In the first decades of the 20th century, astronomers began to make some sense of the Crab. By comparing photographs taken several years apart, they discovered that the nebula was rapidly expanding.
By studying its outward motion, they concluded that the expansion must have begun about 900 years earlier, and the connection with the Chinese guest star was finally established. It had all the earmarks of a stellar explosion of intense magnitude. The Crab had the distinction of being the first “supernova remnant” ever discovered.
Improved photographs of the object showed that it was blue at its center with filaments of red gas at its edges. Why was the gas producing different colors?
The answer came in the 1950s from Soviet experiments with a particle accelerator called a synchrotron. The Soviets discovered that electrons rotating in a powerful magnetic field produced a bluish glow of exactly the same kind as seen inside the Crab.
What then was causing the spinning magnetic field that in turn caused the electrons to whirl around? As astronomers pondered that question, they also began to use new technology telescopes to study stars in parts of the energy spectrum that visual telescopes cannot see. The Crab was emitting X-ray and radio energy, as they had come to expect from supernova remnants.
However, unlike most supernova clouds, the Crab was rich in those energy bands deep inside the heart of the Crab.
In the end, astronomers discovered a tiny and extremely dense star rotating at the center of the Crab. By studying its radio waves, they determined that it was like a celestial lighthouse beacon rotating at an unbelievable 30 times every second.

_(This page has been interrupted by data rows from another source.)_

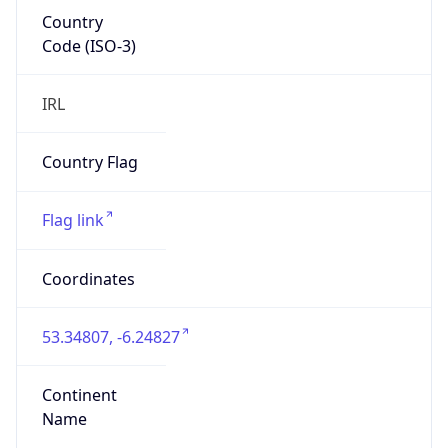
Country
Code (ISO-3)
IRL
Country Flag
Flag link
Coordinates
53.34807, -6.24827
Continent
Name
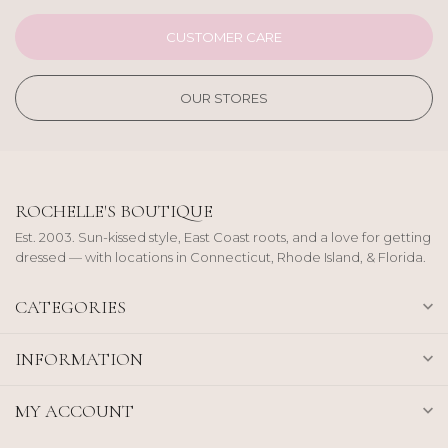
CUSTOMER CARE
OUR STORES
ROCHELLE'S BOUTIQUE
Est. 2003. Sun-kissed style, East Coast roots, and a love for getting
dressed — with locations in Connecticut, Rhode Island, & Florida.
CATEGORIES
INFORMATION
MY ACCOUNT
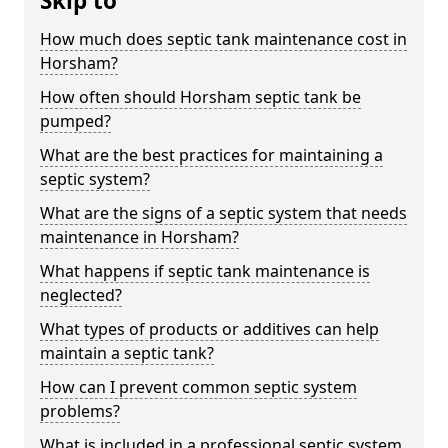
Skip to
How much does septic tank maintenance cost in
Horsham?
How often should Horsham septic tank be
pumped?
What are the best practices for maintaining a
septic system?
What are the signs of a septic system that needs
maintenance in Horsham?
What happens if septic tank maintenance is
neglected?
What types of products or additives can help
maintain a septic tank?
How can I prevent common septic system
problems?
What is included in a professional septic system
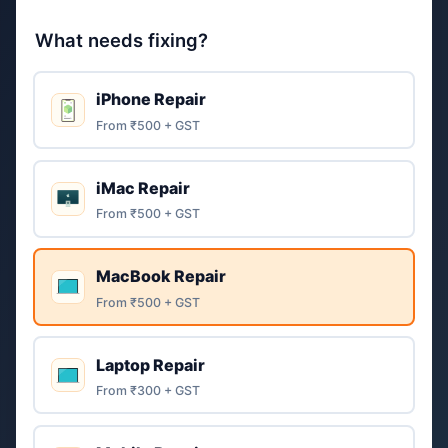
What needs fixing?
iPhone Repair
From ₹500 + GST
iMac Repair
From ₹500 + GST
MacBook Repair
From ₹500 + GST
Laptop Repair
From ₹300 + GST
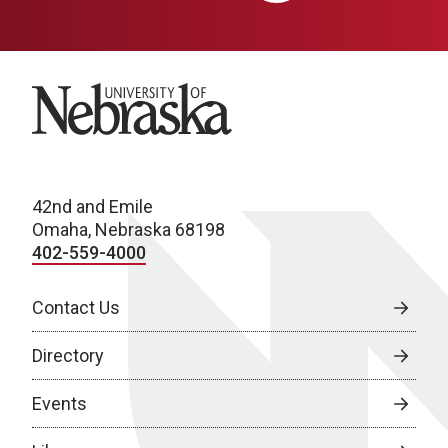
University of Nebraska
42nd and Emile
Omaha, Nebraska 68198
402-559-4000
Contact Us
Directory
Events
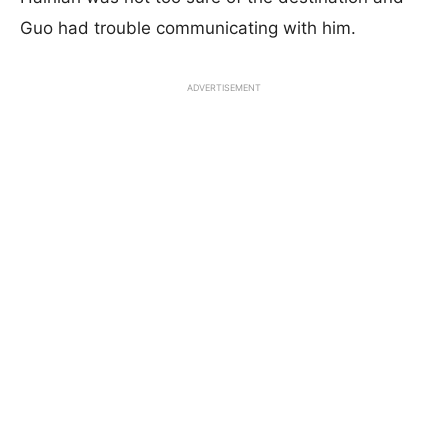
Guo had trouble communicating with him.
ADVERTISEMENT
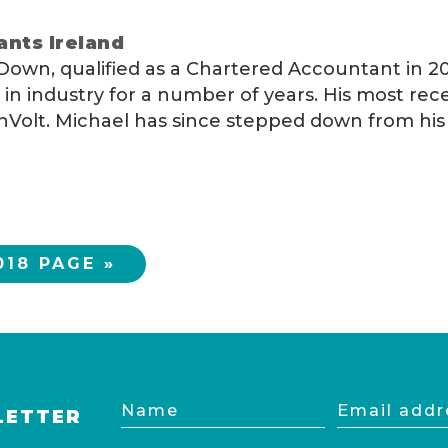
ants Ireland
 Down, qualified as a Chartered Accountant in 20
in industry for a number of years. His most rec
olt. Michael has since stepped down from his f
18 PAGE »
Name
Email
LETTER
address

Other older supernova stars rotated much more slowly. This, then, was what happened when stars explode. Some of their material is ejected explosively into space. The rest collapses into a rapidly spinning ball. As the energy of its spin is converted over time into a massive magnetic field with spinning electrons, its rotation slows down.
The great Chinese mystery was at last solved, and it only took 900 years — a long, long time in human history but the smallest trifle in the life and death of a star.
I have observed much more spectacular objects in my time as a stargazer, and I have built and used much larger telescopes. However, nothing then or since quite matches that hazy view, that celestial thumbprint, that had generated such human scientific effort over almost 1,000 years. In my own insignificant way, I had joined the great chain of people who had felt the sense of mystery and accomplishment.
To truly appreciate the sky, you have to know that history. It also helps to know the myths and legends of cultures around the world. Only then can you appreciate the intensity of heart and head with which we as humans have venerated the sky.
A sense of familiarity also helps. The stars have been, nearly as much as family and friends, my dearest and most constant companions through life. I carry with me to every stargazing session a lifetime of memories.
If you are young, I envy you because there is still time to make them.
If you are old, there is time enough to make them for others. Take a child or two out to where the sky is clear and dark and learn together the beauty and the majesty of the universe one star at a time. When you are gone, your love of the Cosmos and all its parts will live on in them.
Tom Burns is director of the Perkins Observatory in Delaware.